Anche su questo punto, però, la sceneggiatura viene in nostro soccorso. Non tanto, o non solo, mostrandoci che effettivamente Alex è piuttosto in gamba grazie a un’educazione molto formativa in senso spionistico (anche se lui non lo sapeva). Ma soprattutto perché sono molti i personaggi, oltre a lui stesso, a chiedersi se abbia davvero senso reclutarlo.
Il fatto che Alex sia un semplice ragazzo, e che per questo farlo diventare una spia sia non solo pericoloso, ma anche illegale, è un tema che viene sollevato più volte nei corso dei primi due episodi, e che crea più di una tensione fra i professionisti del settore che dovrebbero mandarlo in missione. Anzi, a dirla tutta è solo il capo di questo fantomatico servizio segreto a credere che Alex potrà essere utile.
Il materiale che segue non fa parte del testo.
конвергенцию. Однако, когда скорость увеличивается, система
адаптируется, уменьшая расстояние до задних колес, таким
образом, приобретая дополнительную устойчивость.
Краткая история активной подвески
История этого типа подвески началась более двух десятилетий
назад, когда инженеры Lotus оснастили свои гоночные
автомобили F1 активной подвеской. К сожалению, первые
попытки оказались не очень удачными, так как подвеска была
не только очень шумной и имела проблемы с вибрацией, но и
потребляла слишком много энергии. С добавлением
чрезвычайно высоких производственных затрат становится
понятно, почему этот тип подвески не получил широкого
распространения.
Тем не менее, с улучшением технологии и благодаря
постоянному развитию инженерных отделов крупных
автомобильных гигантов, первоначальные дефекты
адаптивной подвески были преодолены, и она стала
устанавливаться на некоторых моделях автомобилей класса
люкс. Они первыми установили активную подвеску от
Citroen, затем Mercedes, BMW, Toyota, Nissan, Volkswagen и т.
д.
E in effetti, accanto alle molte perplessità, la sceneggiatura si impegna per mettere sul piatto anche tutti i motivi per cui questa scelta apparentemente folle potrebbe essere l’unica intelligente, visto che ad Alex sarà chiesto di infiltrare una scuola per ragazzi problematici, in cui potrebbero trovarsi molte risposte agli interrogativi circa la morte dello zio. Un omicidio che, ovviamente, diventa anche la prima molla per lo stesso Alex, che non avrebbe alcuna voglia di fare la spia, ma si rende conto che solo assecondando le richieste degli ex capi dello zio potrà contribuire a svelare il mistero circa il suo omicidio.

Sì insomma, Alex Rider è una serie action-thriller in cui si cerca di fare le cose a modino sul fronte action-thriller, e in cui certi aspetti potenzialmente problematici per gli spettatori più navigati vengono diluiti e ammorbiditi da una scrittura che riconosce il problema e lo affronta senza paura.
Poi certo, resta una spy story dal sapore teen, non sembrano nemmeno esserci i mezzi che in questi mesi abbiamo visto in altre produzioni action, e in generale non è che si rimanga particolarmente stupiti.
Però se vi piace il genere non vedo perché non darle una chance. E poi gli episodi durano 42 minuti, come una volta, puliti, senza troppa ansia.

Perché seguire Alex Rider: una serie action-thriller costruita con criterio e che gestisce bene l’intrinseca, scarsa verosimiglianza di un adolescente che diventa spia.
Perché mollare Alex Rider: perché resta un racconto strettamente di genere, che non va oltre il suo pur riuscito compitino.